Forex traders use technical indicators to analyze price movements with the aid of historical and current data. Indicators can range from simple to complex, meaning that while some indicators can be used by new forex traders, other complex indicators are often better suited by experienced forex traders.

Indicators, when used correctly, can be used to determine the ideal moment for a trader to buy or sell. It is therefore important that every forex trader understand at least the basics of indicators before they start trading.

In this article, we’ll discuss five technical indicators new traders can start using now – even without a deep background in forex trading.

1. Simple moving average

A simple moving average is an indicator that that incorporates the average closing price of a currency pair over a specified number of time. A 12-day simple moving average means the average of daily closing price over a period of 12 days.

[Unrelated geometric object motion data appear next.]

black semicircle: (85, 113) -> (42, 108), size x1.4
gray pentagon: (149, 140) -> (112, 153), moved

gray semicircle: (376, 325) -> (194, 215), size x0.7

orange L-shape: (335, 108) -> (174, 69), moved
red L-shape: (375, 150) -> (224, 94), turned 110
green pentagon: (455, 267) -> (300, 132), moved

The purpose of a daily moving average is to identify the market trend. It does this because it identifies a signal in the past and provides a signal after a trend begins. A long term average moving above a long term average can signal an uptrend. A long term average moving below a short term average can signal a downtrend.

2. Relative strength index

A relative strength index (RSI) is an oscillator that measures the change of price movements. Relative strength index oscillates from 0 to 100. Forex traders consider 70 as overbought and 30 as oversold. Relative strength indexes are used to identify chart patterns that may not show in underlying charts like double tops and bottoms. RSI is also use to identify support and or resistance.

3. Stochastic indicators

Stochastic indicators measure the momentum of price in a currency pair. The momentum of a currency pair changes before the actual movement happens to a currency pair. Stochastic indicators can be used by forex traders in many ways, but the main use is to identify overbought and oversold conditions in a currency pair. When a stochastic oscillator indicator is above 80, it is could signify an overbought condition while below 20 could signify an oversold condition. Stochastic indicators are easy to master but it takes a lot of practice for new forex traders to fully understand this concept.

4. Parabolic SAR

Parabolic Stop And Reverse (SAR) is different from other indicators mentioned earlier in this article. Instead of identifying where a trend might be about to start, parabolic SAR indicators are used to identify the end of a trend.

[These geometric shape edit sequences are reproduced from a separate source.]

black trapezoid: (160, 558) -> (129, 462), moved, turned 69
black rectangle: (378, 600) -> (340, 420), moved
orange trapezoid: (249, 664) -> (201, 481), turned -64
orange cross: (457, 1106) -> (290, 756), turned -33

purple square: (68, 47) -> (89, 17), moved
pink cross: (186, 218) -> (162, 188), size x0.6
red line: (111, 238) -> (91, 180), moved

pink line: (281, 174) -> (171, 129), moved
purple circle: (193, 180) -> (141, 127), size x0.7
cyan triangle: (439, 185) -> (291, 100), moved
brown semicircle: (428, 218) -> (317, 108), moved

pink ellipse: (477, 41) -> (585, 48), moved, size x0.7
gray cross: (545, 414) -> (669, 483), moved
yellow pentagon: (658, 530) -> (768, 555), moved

Traders use parabolic SAR indicators to determine optimal exit points for open positions. Each point represents a potential reversal. A point which appears below the indicator as an uptrend and above the indicator as a downtrend.

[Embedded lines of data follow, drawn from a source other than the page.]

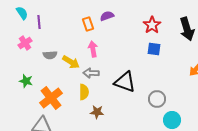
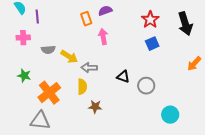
pink cross: (25, 43) -> (23, 38), turned 32
pink arrow: (93, 49) -> (103, 37), moved
blue square: (154, 49) -> (152, 44), turned -32
black triangle: (125, 82) -> (123, 77), size x0.6
gray circle: (157, 99) -> (146, 86), moved

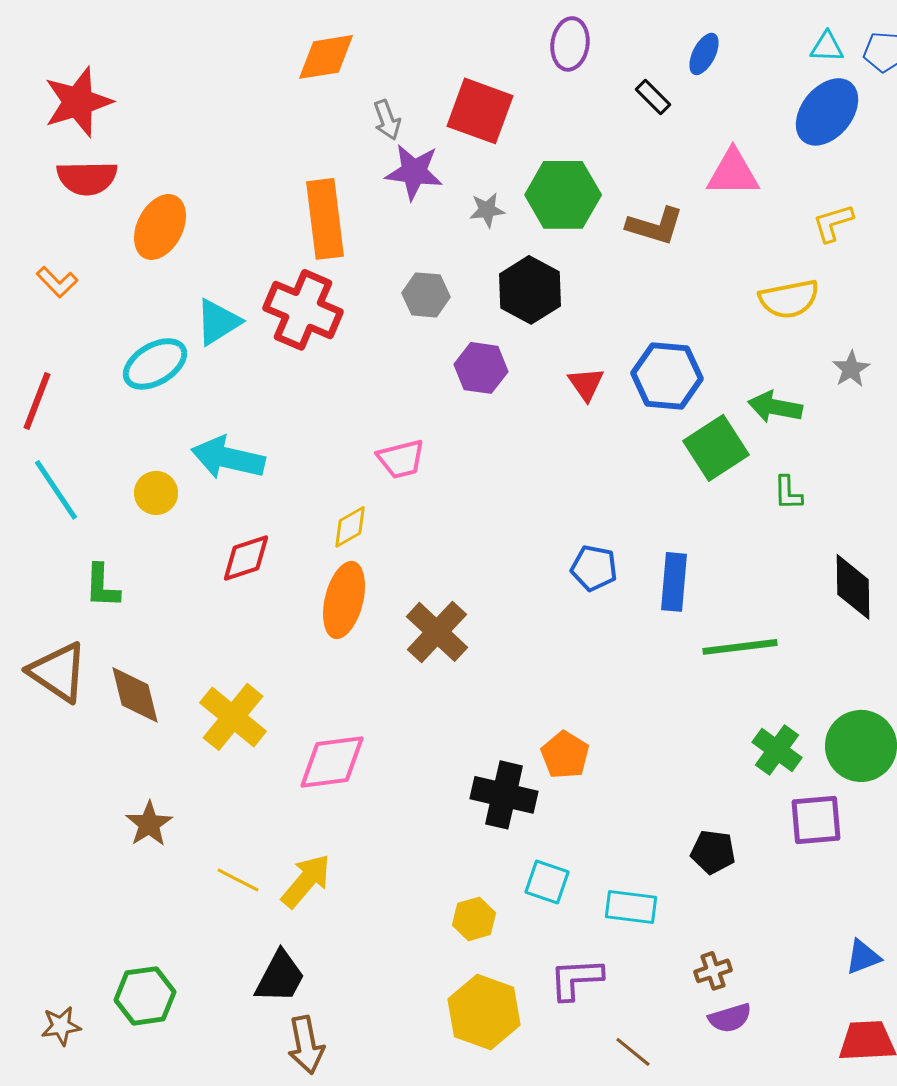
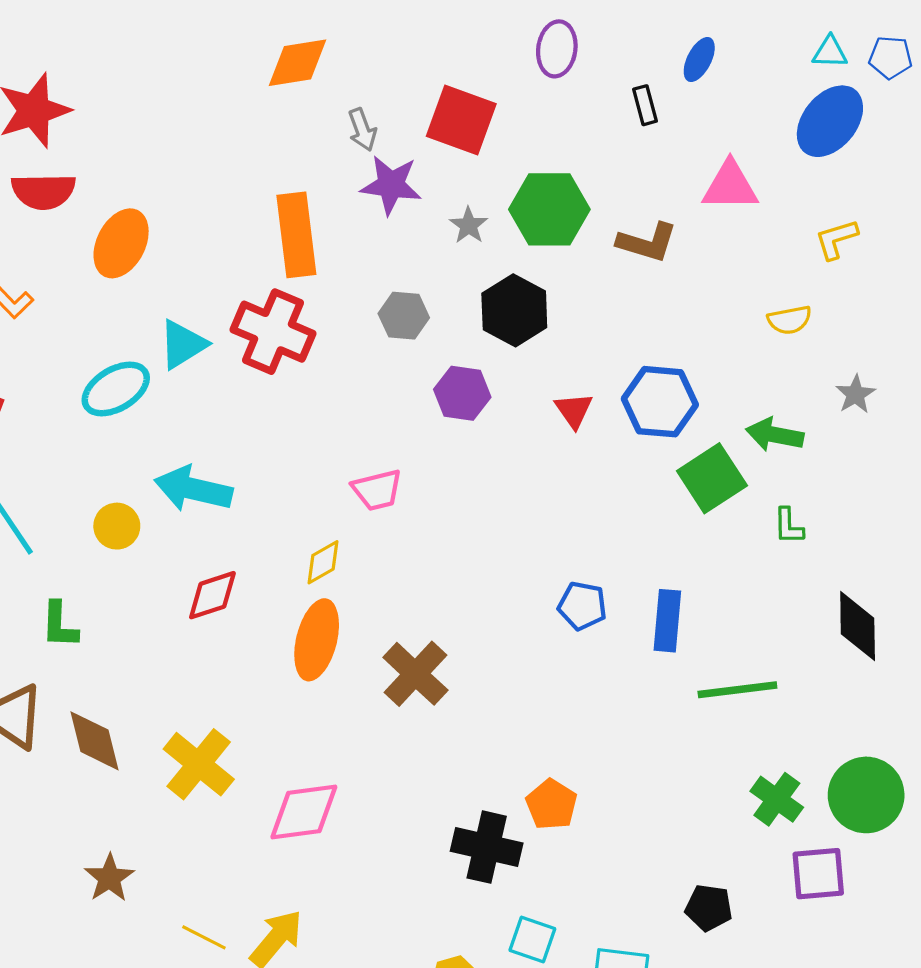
black rectangle: (653, 97) -> (645, 105), turned 30
gray star: (487, 210) -> (469, 225), turned -30
yellow semicircle: (789, 299) -> (790, 320), size x0.7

A parabolic stop and reverse indicator only works in trending markets as it gives a misleading signal in ranging sideways markets. It is a little challenging to learn but could be learnt by a new forex trader who puts in the effort.

5. Average True Range

The average true range is used to measure the volatility of price changes in a currency pair. This indicator is used by forex traders to gain a perception of recent historical volatility in order to plan for future changes. The average true range is considered an oscillator because the curve fluctuates between values calculated based on price volatility within a specified period of time. The average true range calculation can be learnt for better understanding by a forex trader. Average true range does not determine a trend, but it enable traders to measure the short term sharp swings of the forex market.


In this article we have taken a closer look at some of the top indicators used by forex traders to determine the the trend, moving average, and volatility of the Forex market. A trader doesnt need to master all the indicators to become an expert in forex trading. A few indicators can provide a real edge in the market, even for beginners.

It is important to note that no indicator is perfect, and the market can at all times move in an unreliable direction. Nevertheless, by getting the hang of indicators you can start to build strategies when you trade.